Namun, merawat W116 di era modern bukanlah perkara mudah. Sebagai mobil mewah dengan sistem injeksi mekanikal yang kompleks pada masanya (seperti K-Jetronic), diperlukan mekanik spesialis yang memahami seluk-beluk mesin Mercedes-Benz klasik. Ketersediaan suku cadang asli pun mulai langka, meskipun komunitas Mercedes-Benz W116 di Indonesia masih sangat aktif dalam berbagi informasi dan stok suku cadang.
Bagi para pecinta otomotif, W116 bukan sekadar besi tua. Ia adalah representasi dari era di mana kualitas material berada di atas segalanya. Krom yang tebal, kulit jok berkualitas tinggi, dan suara pintu yang menutup dengan mantap adalah karakteristik yang sulit ditemukan pada mobil modern plastik masa kini.

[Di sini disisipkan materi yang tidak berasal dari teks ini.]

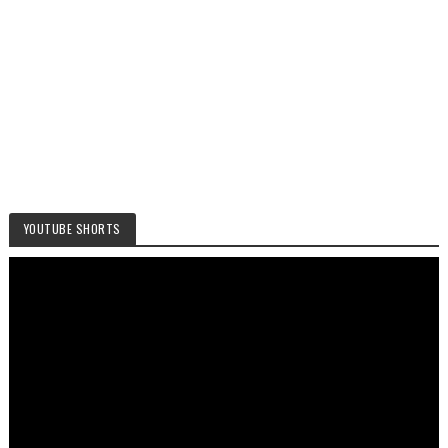
YOUTUBE SHORTS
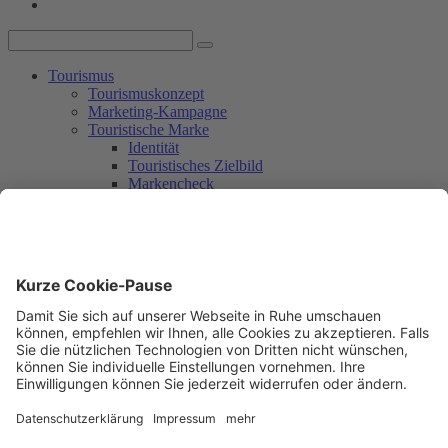
Tourismus
Tourismuskonzept
Marketing-Kampagne
Touristische Marke
Identität
Touristisches Zielbild
Markencheck
Markendesign
Umsetzung mit Partner_innen
Rückblick
Workshop 1
Workshop 2
Workshop 3
Umsetzungsplanung
Nachhaltigkeit
Mitmachen
Aktuelles + Service
Aktuelles
Newsletter
Kontakt
Freiburg in den Medien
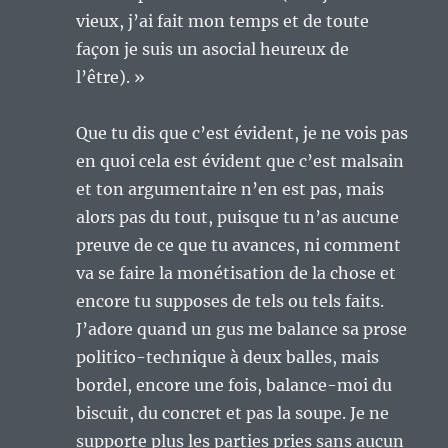
vieux, j’ai fait mon temps et de toute
façon je suis un asocial heureux de
l’être). »
Que tu dis que c’est évident, je ne vois pas
en quoi cela est évident que c’est malsain
et ton argumentaire n’en est pas, mais
alors pas du tout, puisque tu n’as aucune
preuve de ce que tu avances, ni comment
va se faire la monétisation de la chose et
encore tu supposes de tels ou tels faits.
J’adore quand un gus me balance sa prose
politico-technique à deux balles, mais
bordel, encore une fois, balance-moi du
biscuit, du concret et pas la soupe. Je ne
supporte plus les parties pries sans aucun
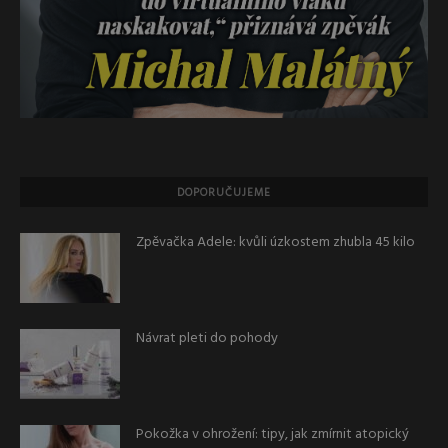
DOPORUČUJEME
Zpěvačka Adele: kvůli úzkostem zhubla 45 kilo
Návrat pleti do pohody
Pokožka v ohrožení: tipy, jak zmírnit atopický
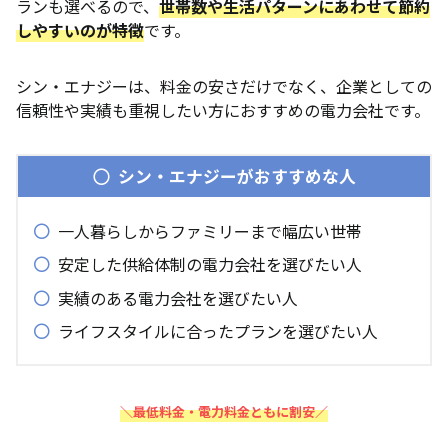
ランも選べるので、
世帯数や生活パターンにあわせて節約
しやすいのが特徴
です。
シン・エナジーは、料金の安さだけでなく、企業としての
信頼性や実績も重視したい方におすすめの電力会社です。
シン・エナジーがおすすめな人
一人暮らしからファミリーまで幅広い世帯
安定した供給体制の電力会社を選びたい人
実績のある電力会社を選びたい人
ライフスタイルに合ったプランを選びたい人
＼最低料金・電力料金ともに割安／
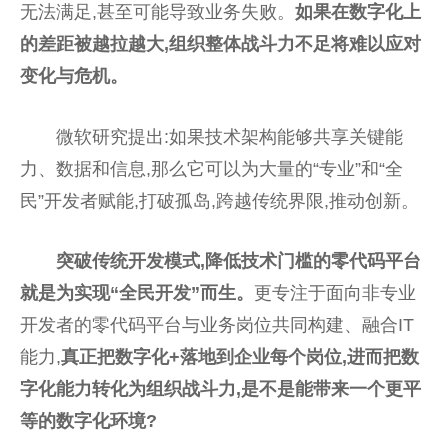
无法满足,甚至可能导致业务失败。
如果在数字化上
的差距被越拉越大,组织整体战斗力不足将难以应对
变化与危机。
微软研究提出:如果技术架构能够共享关键能
力、数据和信息,那么它可以为大量的“专业”和“全
民”开发者赋能,打破孤岛,跨越传统界限,推动创新。
突破传统开发模式,降低技术门槛的零代码平台
就是为实现“全民开发”而生。
更专注于面向非专业
开发者的零代码平台与业务岗位共同构建、融合IT
能力,
真正把数字化+落地到企业每个岗位,进而把数
字化能力转化为组织战斗力,是不是能带来一个更平
等的数字化环境?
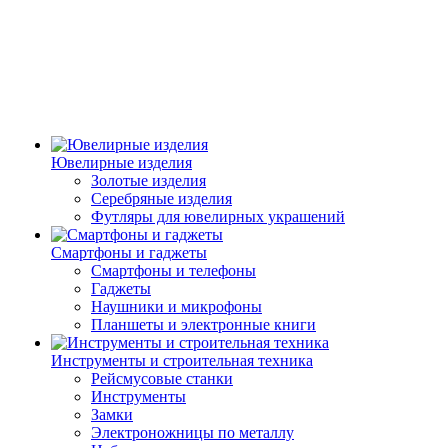
Ювелирные изделия
Золотые изделия
Серебряные изделия
Футляры для ювелирных украшений
Смартфоны и гаджеты
Смартфоны и телефоны
Гаджеты
Наушники и микрофоны
Планшеты и электронные книги
Инструменты и строительная техника
Рейсмусовые станки
Инструменты
Замки
Электроножницы по металлу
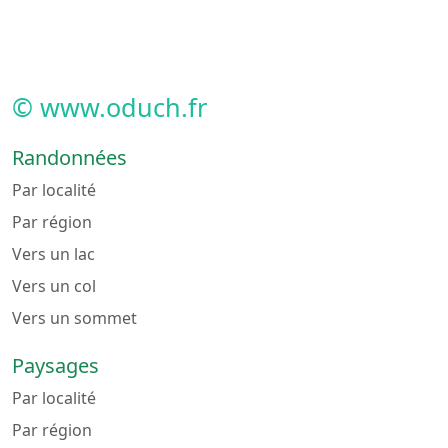
© www.oduch.fr
Randonnées
Par localité
Par région
Vers un lac
Vers un col
Vers un sommet
Paysages
Par localité
Par région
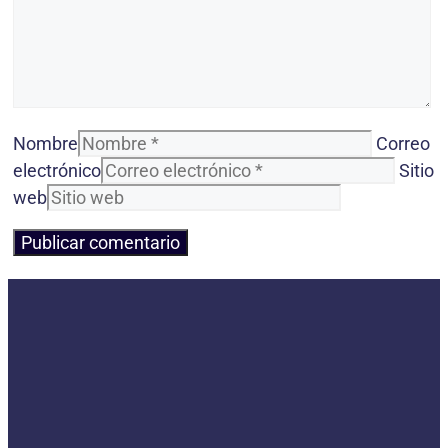
Nombre
Correo
electrónico
Sitio
web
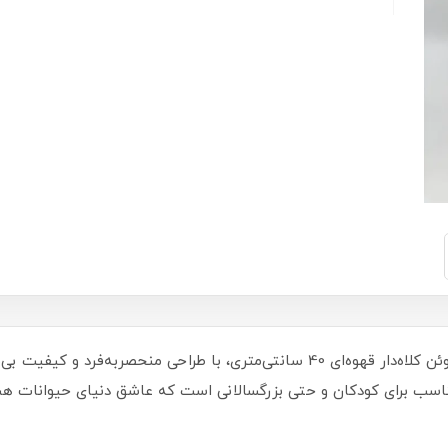
آیا به دنبال هدیه‌ای خاص و جذاب هستید؟ پنگوئن کلاه‌دار قهوه‌ای 40 سانتی‌متری،
ت‌داشتنی، مناسب برای کودکان و حتی بزرگسالانی است که عاشق دنیای حیوانا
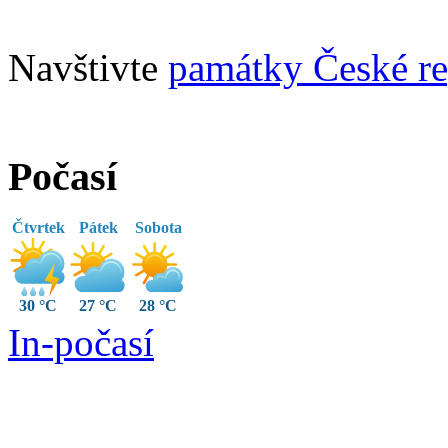
Navštivte
památky České re
Počasí
Čtvrtek
Pátek
Sobota
30 °C
27 °C
28 °C
In-počasí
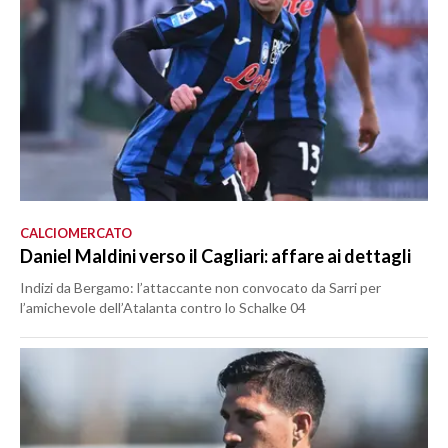
CALCIOMERCATO
Daniel Maldini verso il Cagliari: affare ai dettagli
Indizi da Bergamo: l’attaccante non convocato da Sarri per
l’amichevole dell’Atalanta contro lo Schalke 04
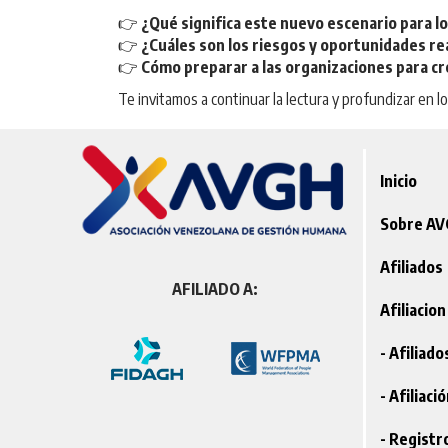
👉
¿Qué significa este nuevo escenario para l
👉
¿Cuáles son los riesgos y oportunidades re
👉
Cómo preparar a las organizaciones para cr
Te invitamos a continuar la lectura y profundizar en l
Inicio
Sobre A
Afiliados
AFILIADO A:
Afiliacion
- Afiliad
- Afiliaci
- Registr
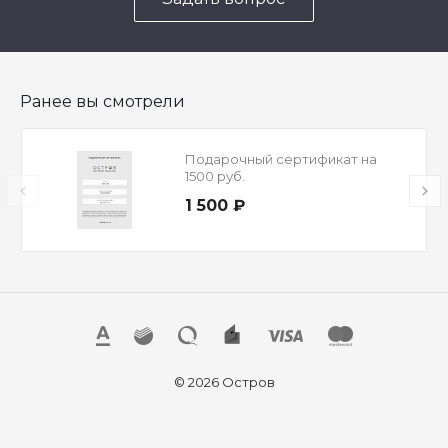
Ранее вы смотрели
Подарочный сертификат на
1500 руб.
1 500 ₽
© 2026 Остров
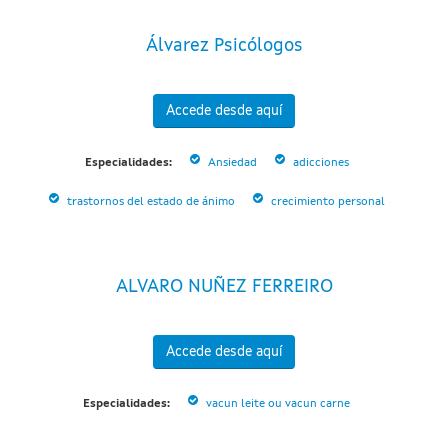
Álvarez Psicólogos
Accede desde aquí
Especialidades:
Ansiedad
adicciones
trastornos del estado de ánimo
crecimiento personal
ALVARO NUÑEZ FERREIRO
Accede desde aquí
Especialidades:
vacun leite ou vacun carne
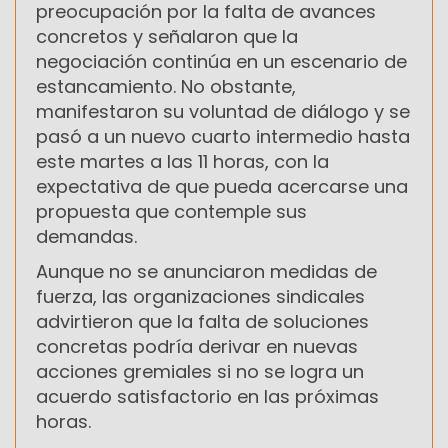
preocupación por la falta de avances
concretos y señalaron que la
negociación continúa en un escenario de
estancamiento. No obstante,
manifestaron su voluntad de diálogo y se
pasó a un nuevo cuarto intermedio hasta
este martes a las 11 horas, con la
expectativa de que pueda acercarse una
propuesta que contemple sus
demandas.
Aunque no se anunciaron medidas de
fuerza, las organizaciones sindicales
advirtieron que la falta de soluciones
concretas podría derivar en nuevas
acciones gremiales si no se logra un
acuerdo satisfactorio en las próximas
horas.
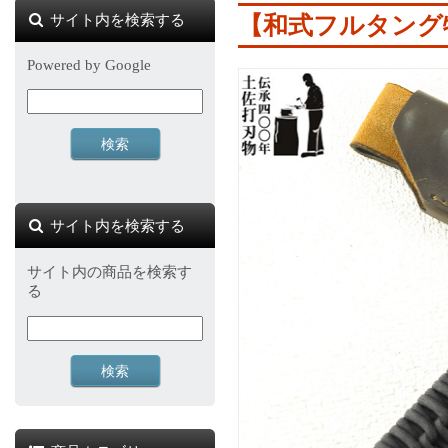
サイト内を検索する
【和式フルタング
Powered by Google
サイト内を検索する
サイト内の商品を検索す
る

Pengaruh Terhadap Generasi S-Class Selanjutnya
Keberhasilan W116 di Indonesia membuka jalan bagi generasi-generasi S-Class berikutnya untuk terus menjadi kepercayaan istana. Setelah W116, posisi mobil kepresidenan diteruskan oleh Mercedes-Benz W126 (sering disebut S-Class Eagle), kemudian W140 (S-Class Whale), hingga model-model modern seperti W221 dan W222 yang digunakan oleh presiden-presiden setelah era Soeharto.
W116 telah menetapkan standar bahwa sebuah mobil presiden haruslah Mercedes-Benz. Tradisi ini bertahan selama puluhan tahun dan baru mulai mendapatkan tantangan dari merek-merek lain dalam beberapa tahun terakhir. Namun, bagi masyarakat yang tumbuh di era 70-an dan 80-an, sosok Mercedes-Benz W116 dengan plat nomor "INDONESIA 1" tetap menjadi gambaran paling melekat tentang wibawa seorang kepala negara.
Warisan Sejarah yang Tak Tergantikan
Mercedes-Benz W116 tetap menjadi salah satu mobil paling berpengaruh dalam sejarah otomotif Indonesia. Ia tidak hanya membawa teknologi baru bagi aspal tanah air, tetapi juga menjadi saksi transisi politik dan ekonomi Indonesia menuju modernitas. Mobil ini adalah perpaduan antara seni desain Jerman dengan sejarah panjang bangsa Indonesia.
Menjaga kelestarian unit-unit W116 yang tersisa, terutama yang memiliki nilai historis kepresidenan, adalah bentuk penghargaan terhadap sejarah nasional. Setiap lekukan bodinya menyimpan cerita tentang pertemuan diplomatik, diskusi kebijakan negara, dan perjalanan panjang seorang pemimpin dalam membangun fondasi negara. W116 bukan sekadar kendaraan, ia adalah monumen berjalan yang terus melaju melintasi waktu.